Ernst Wichert (ohne „ie“) kam aus Insterburg. Er war Jurist und schrieb voluminöse und patriotische historische Romane wie „Heinrich von Plauen“, „Der Bürgermeister von Thorn“ oder „Der Große Kurfürst in Preußen“. Auch er ist heute weitgehend unbekannt und wird nur noch wenig gelesen.
Ernst Wiechert (mit „ie“) wiederum, der um ein halbes Jahrhundert Jüngere, kam aus der Johannisburger Heide, aus Kleinort. Sein Vater war dort Förster, und seine Kindheit verbrachte Wiechert im Walde. Er hat ihn in einem seiner schönsten Romane „Wälder und Menschen“ (1936) beschrieben. Nach Schulzeit und Studium wurde der Ostpreuße Lehrer am Königsberger Hufengymnasium, überlebte die vier Jahre des Ersten Weltkriegs mit Verwundungen an der Ostfront in Galizien und an der Westfront in Frankreich. Er kehrte anschließend wieder in seinen Lehrerberuf zurück, der ihn aber nicht mehr befriedigte.
Anfang der 1920er Jahren schrieb Wiechert seine ersten Romane, von denen er sich später distanzierte. Ihm gelangen Ende der 1920er Jahre aber auch erste Meisterwerke wie „Die blauen Schwingen“, „Der silberne Wagen“ und „Die kleine Passion“. 1929 wählte seine erste Ehefrau Meta den Freitod, und 1930 wechselte er mit seiner zweiten Frau Lilje nach Berlin, wo er noch drei Jahre im Schuldienst tätig war, ehe er sich ab 1933 endgültig in Ambach am Starnberger See dem dichterischen Schriftstellerdasein widmete, ab 1936 auf dem Hof Gagert in Wolfratshausen in Oberbayern.
Kein einfaches Leben nach 1945
In den 1930er Jahren entstand die erste Gruppe seiner Werke, mit denen Wiechert ein bekannter Autor wurde. Romane und Novellen wie „Jedermann“, „Die Flöte des Pan“, „Die Magd des Jürgen Doskocil“, „Die Majorin“, „Der Todeskandidat“, die „Hirtennovelle“ und schließlich „Das einfache Leben“ fanden eine breite Öffentlichkeit, während der Dichter zunehmend mit dem NS-Regime in Konflikt geriet, das er in seinen berühmten Reden an die deutsche Jugend 1933 und 1935 in der Münchner Universität kritisierte. Auch seine Novelle „Der weiße Büffel“, die er in öffentlichen Lesungen vortrug, enthielt eine versteckte, aber gut hörbare Kritik an den Nationalsozialisten.
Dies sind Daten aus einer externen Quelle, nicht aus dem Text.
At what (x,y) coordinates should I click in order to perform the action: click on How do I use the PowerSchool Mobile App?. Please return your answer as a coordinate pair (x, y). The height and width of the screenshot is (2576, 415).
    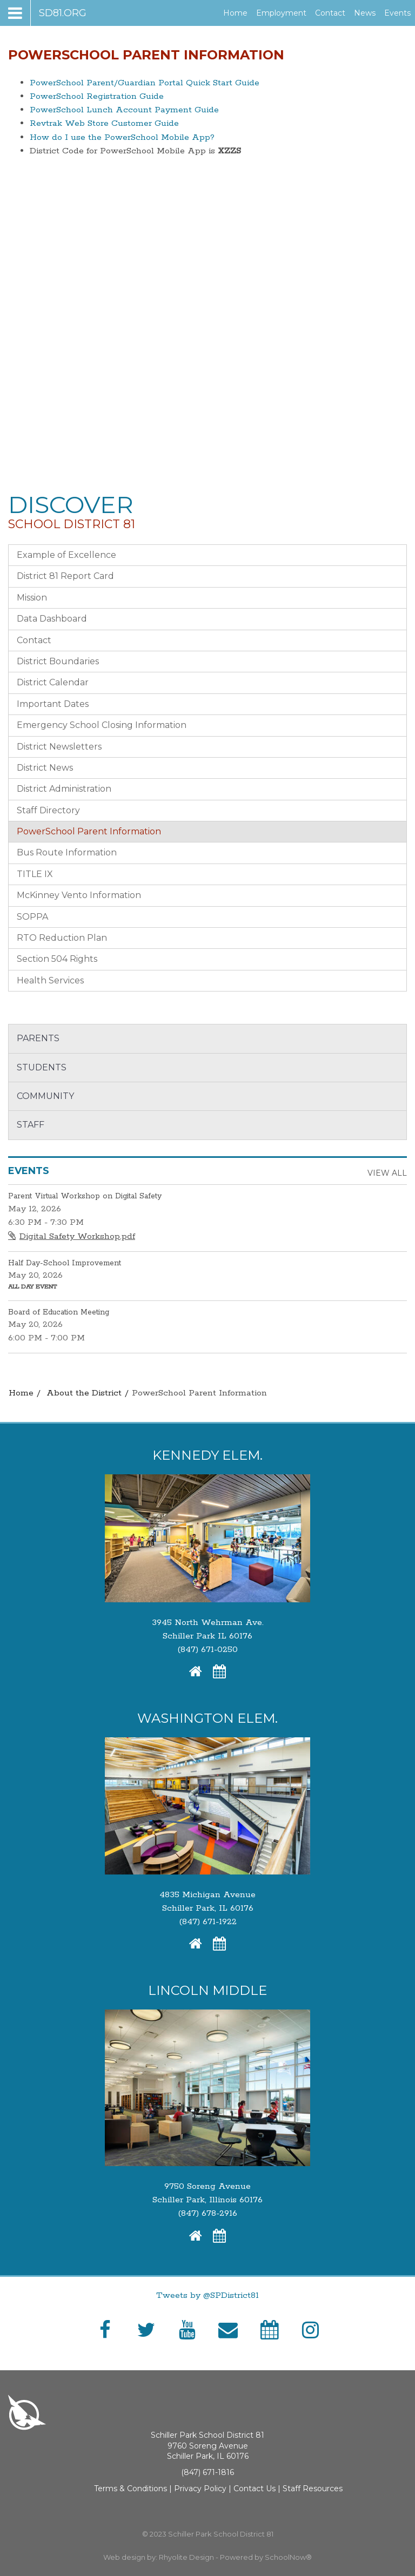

Die Geduld der Nationalsozialisten fand ein Ende, als sich Wiechert für den seit 1937 im KZ einsitzenden Martin Niemöller einsetzte. Wiechert wurde Anfang Mai 1938 von der Gestapo verhaftet, zwei Monate in München inhaftiert und anschließend in das KZ Buchenwald verbracht, wo er zwei Monate im berüchtigten Steinbruch Zwangsarbeit leisten musste, was ihn an den Rand seiner physischen Existenz brachte.
Nach seiner Entlassung wurde er dem Reichspropagandaminister Goebbels vorgeführt, der ihm „physische Vernichtung“ androhte, wenn er sich nicht in Zukunft ruhig verhielte. Trotz dieser Drohung erschien Wiecherts Bestseller „Das einfache Leben“ 1939 und erreichte eine Auflage von über 250.000.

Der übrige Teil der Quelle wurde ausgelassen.